A premissa é complicada, então toda atenção é pouca. Passado em 2044, o filme conta a história de Joe, um homem de vinte e alguns anos que tem como profissão um ofício bem atípico: o de ser um looper. Os loopers são assassinos que matam, em 2044, inimigos da máfia de 30 anos na frente (2074, portanto), liderada por um indivíduo chamado Rainmaker.

Mas como isso é possível? Da seguinte forma: em 2074, todos os cantos do planeta são monitorados e a viagem no tempo existe (algo que não acontece em 2044). Então, a máfia de Rainmaker manda os seus inimigos para o passado para que lá eles sejam assassinados e, portanto, não tenham o seu corpo rastreado.

Mas essa é apenas a base do filme, pois a história em si começa quando Joe descobre que tem que fazer o seu loop, isto é, matar a versão 30 anos mais velha dele mesmo. Porém, ele deixa o seu loop escapar e agora tem que fazer de tudo para recuperá-lo para que não seja morto pelos seus chefes.

Realmente, a história é complicada, entretanto, o filme vale muito a pena.
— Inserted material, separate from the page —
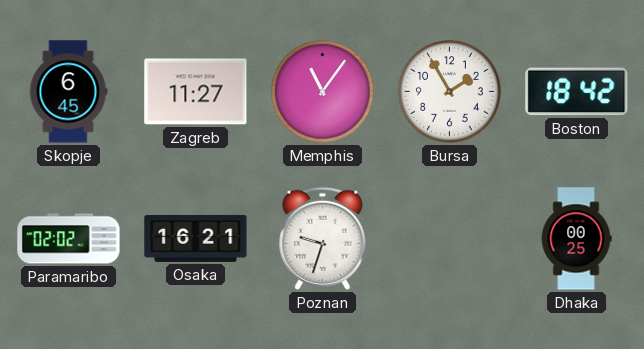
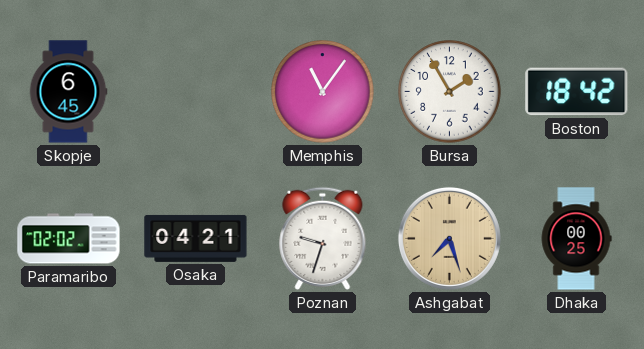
Zagreb: 11:27 -> none
Osaka: 16:21 -> 04:21
Ashgabat: none -> 7:27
O primeiro motivo para você ir ver "Looper" é a ótima performance de Joseph Gordon-Levitt. Cada vez mais, ele se mostra não só um ótimo ator, mas também um intérprete bastante versátil, que consegue passear por vários gêneros (ação, comédia, drama) com a maior facilidade. Além disso, a sua personificação de Bruce Willis já vale pelo filme todo. Por sinal, a sua química com o verdadeiro Bruce Willis é ótima, mesmo que eles queiram se matar durante todo o tempo em que estão juntos.

Ainda falando no elenco, os outros dois atores principais, Bruce Willis e Emily Blunt, também se saem muito bem em sua missão. Ambos aparecem bem depois do filme já ter começado, mas deixam as suas marcas. Há também uma participação especial de Paul Dano no início do filme, fazendo aquele seu tipo neurótico de sempre, que ele faz tão bem.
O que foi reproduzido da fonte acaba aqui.